* **What is required**
Should any entry hold a picture, omit that picture and copy the rest of the entry exactly.

* **Provided records**
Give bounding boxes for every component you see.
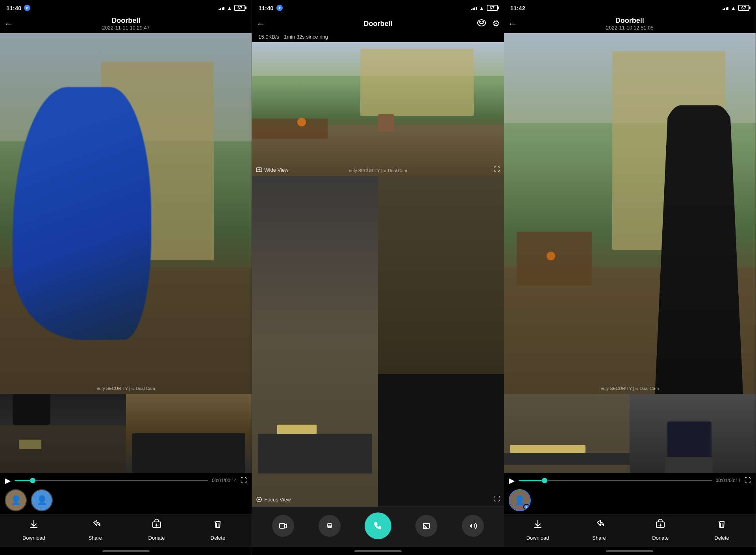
- playback-bar-left: ▶ 00:01/00:14 ⛶: [0, 473, 252, 487]
- back-button-right[interactable]: ←: [508, 18, 517, 29]
- avatars-row-right: 👤 ★: [504, 487, 756, 514]
- wifi-middle: ▲: [479, 5, 484, 11]
- time-middle: 11:40: [258, 5, 273, 11]
- live-ring: 1min 32s since ring: [284, 34, 328, 40]
- progress-thumb-left[interactable]: [30, 478, 35, 483]
- share-icon-right: [593, 519, 604, 533]
- cast-btn[interactable]: [415, 515, 437, 537]
- status-icons-left: ▲ 67: [219, 5, 245, 11]
- back-button-middle[interactable]: ←: [256, 18, 265, 29]
- status-icons-right: ▲ 67: [723, 5, 749, 11]
- camera-toggle-btn[interactable]: [272, 515, 294, 537]
- video-bottom-middle: Focus View ⛶: [252, 176, 504, 507]
- donate-label-right: Donate: [652, 535, 669, 541]
- progress-track-left[interactable]: [15, 480, 208, 481]
- donate-icon-left: [151, 519, 162, 533]
- donate-label-left: Donate: [148, 535, 165, 541]
- progress-thumb-right[interactable]: [542, 478, 547, 483]
- status-time-left: 11:40 ➤: [6, 5, 30, 11]
- wide-view-label: Wide View: [256, 167, 288, 173]
- progress-fill-left: [15, 480, 30, 481]
- svg-point-2: [478, 20, 485, 26]
- settings-icon-middle[interactable]: ⚙: [492, 19, 500, 29]
- svg-point-4: [482, 21, 484, 22]
- play-button-left[interactable]: ▶: [5, 476, 11, 485]
- back-button-left[interactable]: ←: [4, 18, 13, 29]
- wifi-left: ▲: [227, 5, 232, 11]
- nav-subtitle-right: 2022-11-10 12:51:05: [606, 25, 654, 31]
- donate-action-left[interactable]: Donate: [145, 519, 169, 541]
- playback-bar-right: ▶ 00:01/00:11 ⛶: [504, 473, 756, 487]
- time-left: 11:40: [6, 5, 21, 11]
- video-half-left-1: [0, 394, 126, 473]
- signal-right: [723, 6, 728, 10]
- avatar-2-left[interactable]: 👤: [31, 489, 53, 511]
- right-panel: 11:42 ▲ 67 ← Doorbell 2022-11-10 12:51:0…: [504, 0, 756, 555]
- avatar-1-left[interactable]: 👤: [5, 489, 27, 511]
- status-time-middle: 11:40 ➤: [258, 5, 282, 11]
- live-speed: 15.0KB/s: [258, 34, 279, 40]
- signal-left: [219, 6, 224, 10]
- signal-middle: [471, 6, 477, 10]
- delete-action-left[interactable]: Delete: [206, 519, 230, 541]
- call-btn-middle[interactable]: [365, 512, 391, 539]
- video-top-middle: Wide View ⛶ eufy SECURITY | ∞ Dual Cam: [252, 42, 504, 176]
- share-label-right: Share: [592, 535, 606, 541]
- nav-title-left: Doorbell: [102, 17, 150, 25]
- focus-view-expand[interactable]: ⛶: [494, 496, 500, 503]
- status-icons-middle: ▲ 67: [471, 5, 498, 11]
- video-half-left-2: [126, 394, 252, 473]
- location-icon-middle: ➤: [276, 5, 283, 11]
- focus-view-label: Focus View: [256, 496, 291, 503]
- battery-left: 67: [234, 5, 245, 11]
- avatar-1-right[interactable]: 👤 ★: [509, 489, 531, 511]
- left-panel: 11:40 ➤ ▲ 67 ← Doorbell 2022-11-11 10:29…: [0, 0, 252, 555]
- play-button-right[interactable]: ▶: [509, 476, 515, 485]
- svg-rect-8: [280, 523, 285, 528]
- svg-point-7: [258, 499, 260, 500]
- delete-action-right[interactable]: Delete: [710, 519, 734, 541]
- focus-left: [252, 176, 378, 507]
- action-bar-left: Download Share Donate Delete: [0, 514, 252, 547]
- fullscreen-btn-left[interactable]: ⛶: [241, 477, 247, 484]
- video-half-right-2: [630, 394, 756, 473]
- download-label-left: Download: [22, 535, 45, 541]
- download-icon-left: [28, 519, 39, 533]
- time-label-right: 00:01/00:11: [716, 478, 741, 483]
- delete-label-left: Delete: [211, 535, 226, 541]
- svg-line-9: [328, 525, 329, 528]
- status-bar-middle: 11:40 ➤ ▲ 67: [252, 0, 504, 14]
- middle-panel: 11:40 ➤ ▲ 67 ← Doorbell ⚙: [252, 0, 504, 555]
- donate-action-right[interactable]: Donate: [649, 519, 672, 541]
- progress-fill-right: [519, 480, 542, 481]
- svg-line-10: [330, 525, 331, 528]
- nav-bar-left: ← Doorbell 2022-11-11 10:29:47: [0, 14, 252, 33]
- call-controls-middle: [252, 507, 504, 547]
- video-half-right-1: [504, 394, 630, 473]
- video-bottom-right: [504, 394, 756, 473]
- mask-icon-middle[interactable]: [476, 17, 487, 30]
- share-label-left: Share: [88, 535, 102, 541]
- battery-middle: 67: [487, 5, 498, 11]
- video-bottom-left: [0, 394, 252, 473]
- delete-icon-left: [212, 519, 223, 533]
- speaker-btn[interactable]: [462, 515, 484, 537]
- fullscreen-btn-right[interactable]: ⛶: [745, 477, 751, 484]
- action-bar-right: Download Share Donate Delete: [504, 514, 756, 547]
- home-bar-middle: [252, 547, 504, 555]
- download-label-right: Download: [526, 535, 549, 541]
- status-bar-left: 11:40 ➤ ▲ 67: [0, 0, 252, 14]
- donate-icon-right: [655, 519, 666, 533]
- svg-rect-0: [30, 527, 37, 528]
- wide-view-expand[interactable]: ⛶: [494, 166, 500, 173]
- nav-subtitle-left: 2022-11-11 10:29:47: [102, 25, 150, 31]
- nav-title-middle: Doorbell: [363, 20, 392, 28]
- share-action-right[interactable]: Share: [587, 519, 611, 541]
- focus-right: [378, 176, 504, 507]
- share-action-left[interactable]: Share: [83, 519, 107, 541]
- download-action-left[interactable]: Download: [22, 519, 46, 541]
- clip-btn[interactable]: [319, 515, 341, 537]
- progress-track-right[interactable]: [519, 480, 712, 481]
- download-action-right[interactable]: Download: [526, 519, 550, 541]
- live-bar-middle: 15.0KB/s 1min 32s since ring: [252, 33, 504, 42]
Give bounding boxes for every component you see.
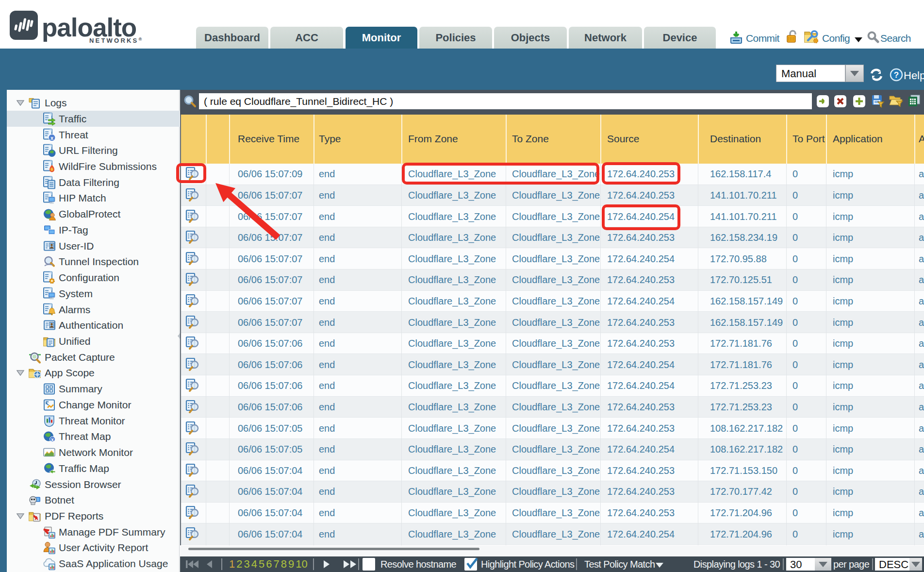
svg-text:?: ?: [894, 70, 899, 80]
svg-text:A: A: [34, 516, 38, 521]
svg-text:x: x: [50, 135, 54, 140]
svg-text:x: x: [51, 437, 54, 442]
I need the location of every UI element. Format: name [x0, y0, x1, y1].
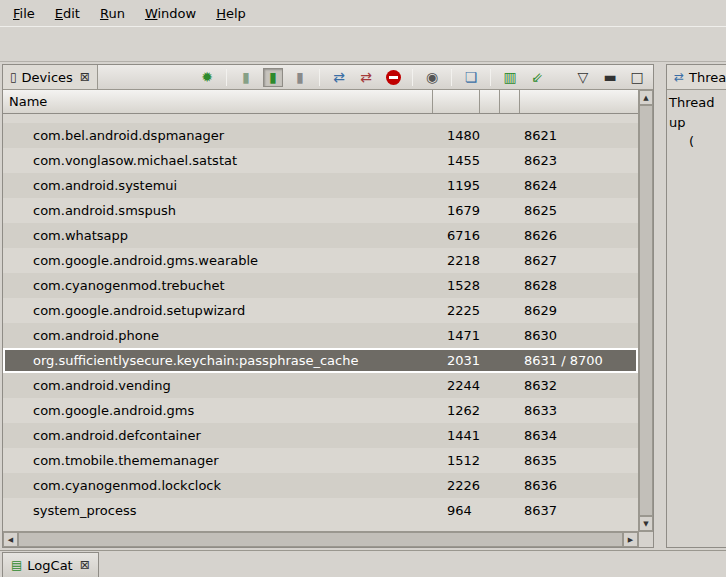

* **Response**
Give bounding boxes for every component you see.
- playback-bar-left: ▶ 00:01/00:14 ⛶: [0, 473, 252, 487]
- back-button-right[interactable]: ←: [508, 18, 517, 29]
- avatars-row-right: 👤 ★: [504, 487, 756, 514]
- wifi-middle: ▲: [479, 5, 484, 11]
- time-middle: 11:40: [258, 5, 273, 11]
- live-ring: 1min 32s since ring: [284, 34, 328, 40]
- progress-thumb-left[interactable]: [30, 478, 35, 483]
- share-icon-right: [593, 519, 604, 533]
- cast-btn[interactable]: [415, 515, 437, 537]
- status-icons-left: ▲ 67: [219, 5, 245, 11]
- back-button-middle[interactable]: ←: [256, 18, 265, 29]
- status-icons-right: ▲ 67: [723, 5, 749, 11]
- camera-toggle-btn[interactable]: [272, 515, 294, 537]
- video-bottom-middle: Focus View ⛶: [252, 176, 504, 507]
- donate-label-right: Donate: [652, 535, 669, 541]
- progress-track-left[interactable]: [15, 480, 208, 481]
- donate-icon-left: [151, 519, 162, 533]
- donate-label-left: Donate: [148, 535, 165, 541]
- progress-thumb-right[interactable]: [542, 478, 547, 483]
- status-time-left: 11:40 ➤: [6, 5, 30, 11]
- wide-view-label: Wide View: [256, 167, 288, 173]
- progress-fill-left: [15, 480, 30, 481]
- svg-point-2: [478, 20, 485, 26]
- settings-icon-middle[interactable]: ⚙: [492, 19, 500, 29]
- svg-point-4: [482, 21, 484, 22]
- play-button-left[interactable]: ▶: [5, 476, 11, 485]
- back-button-left[interactable]: ←: [4, 18, 13, 29]
- wifi-left: ▲: [227, 5, 232, 11]
- nav-subtitle-right: 2022-11-10 12:51:05: [606, 25, 654, 31]
- donate-action-left[interactable]: Donate: [145, 519, 169, 541]
- playback-bar-right: ▶ 00:01/00:11 ⛶: [504, 473, 756, 487]
- time-left: 11:40: [6, 5, 21, 11]
- video-half-left-1: [0, 394, 126, 473]
- signal-right: [723, 6, 728, 10]
- avatar-2-left[interactable]: 👤: [31, 489, 53, 511]
- right-panel: 11:42 ▲ 67 ← Doorbell 2022-11-10 12:51:0…: [504, 0, 756, 555]
- avatar-1-left[interactable]: 👤: [5, 489, 27, 511]
- status-time-middle: 11:40 ➤: [258, 5, 282, 11]
- live-speed: 15.0KB/s: [258, 34, 279, 40]
- signal-left: [219, 6, 224, 10]
- signal-middle: [471, 6, 477, 10]
- delete-action-left[interactable]: Delete: [206, 519, 230, 541]
- call-btn-middle[interactable]: [365, 512, 391, 539]
- video-top-middle: Wide View ⛶ eufy SECURITY | ∞ Dual Cam: [252, 42, 504, 176]
- share-label-right: Share: [592, 535, 606, 541]
- nav-title-left: Doorbell: [102, 17, 150, 25]
- focus-view-expand[interactable]: ⛶: [494, 496, 500, 503]
- status-icons-middle: ▲ 67: [471, 5, 498, 11]
- video-half-left-2: [126, 394, 252, 473]
- location-icon-middle: ➤: [276, 5, 283, 11]
- focus-view-label: Focus View: [256, 496, 291, 503]
- battery-left: 67: [234, 5, 245, 11]
- avatar-1-right[interactable]: 👤 ★: [509, 489, 531, 511]
- left-panel: 11:40 ➤ ▲ 67 ← Doorbell 2022-11-11 10:29…: [0, 0, 252, 555]
- play-button-right[interactable]: ▶: [509, 476, 515, 485]
- svg-rect-8: [280, 523, 285, 528]
- svg-point-7: [258, 499, 260, 500]
- delete-action-right[interactable]: Delete: [710, 519, 734, 541]
- focus-left: [252, 176, 378, 507]
- action-bar-left: Download Share Donate Delete: [0, 514, 252, 547]
- fullscreen-btn-left[interactable]: ⛶: [241, 477, 247, 484]
- video-half-right-2: [630, 394, 756, 473]
- download-label-left: Download: [22, 535, 45, 541]
- download-icon-left: [28, 519, 39, 533]
- time-label-right: 00:01/00:11: [716, 478, 741, 483]
- delete-label-left: Delete: [211, 535, 226, 541]
- svg-line-9: [328, 525, 329, 528]
- status-bar-middle: 11:40 ➤ ▲ 67: [252, 0, 504, 14]
- middle-panel: 11:40 ➤ ▲ 67 ← Doorbell ⚙: [252, 0, 504, 555]
- donate-action-right[interactable]: Donate: [649, 519, 672, 541]
- progress-fill-right: [519, 480, 542, 481]
- svg-line-10: [330, 525, 331, 528]
- nav-bar-left: ← Doorbell 2022-11-11 10:29:47: [0, 14, 252, 33]
- call-controls-middle: [252, 507, 504, 547]
- video-half-right-1: [504, 394, 630, 473]
- video-bottom-right: [504, 394, 756, 473]
- mask-icon-middle[interactable]: [476, 17, 487, 30]
- share-label-left: Share: [88, 535, 102, 541]
- battery-middle: 67: [487, 5, 498, 11]
- video-bottom-left: [0, 394, 252, 473]
- delete-icon-left: [212, 519, 223, 533]
- speaker-btn[interactable]: [462, 515, 484, 537]
- fullscreen-btn-right[interactable]: ⛶: [745, 477, 751, 484]
- action-bar-right: Download Share Donate Delete: [504, 514, 756, 547]
- home-bar-middle: [252, 547, 504, 555]
- download-label-right: Download: [526, 535, 549, 541]
- status-bar-left: 11:40 ➤ ▲ 67: [0, 0, 252, 14]
- donate-icon-right: [655, 519, 666, 533]
- svg-rect-0: [30, 527, 37, 528]
- wide-view-expand[interactable]: ⛶: [494, 166, 500, 173]
- nav-subtitle-left: 2022-11-11 10:29:47: [102, 25, 150, 31]
- nav-title-middle: Doorbell: [363, 20, 392, 28]
- share-action-right[interactable]: Share: [587, 519, 611, 541]
- focus-right: [378, 176, 504, 507]
- share-action-left[interactable]: Share: [83, 519, 107, 541]
- download-action-left[interactable]: Download: [22, 519, 46, 541]
- clip-btn[interactable]: [319, 515, 341, 537]
- progress-track-right[interactable]: [519, 480, 712, 481]
- download-action-right[interactable]: Download: [526, 519, 550, 541]
- live-bar-middle: 15.0KB/s 1min 32s since ring: [252, 33, 504, 42]
Give bounding boxes for every component you see.
svg-text:?: ?: [894, 70, 899, 80]
svg-text:A: A: [34, 516, 38, 521]
svg-text:x: x: [50, 135, 54, 140]
svg-text:x: x: [51, 437, 54, 442]
I need the location of every UI element. Format: name [x0, y0, x1, y1].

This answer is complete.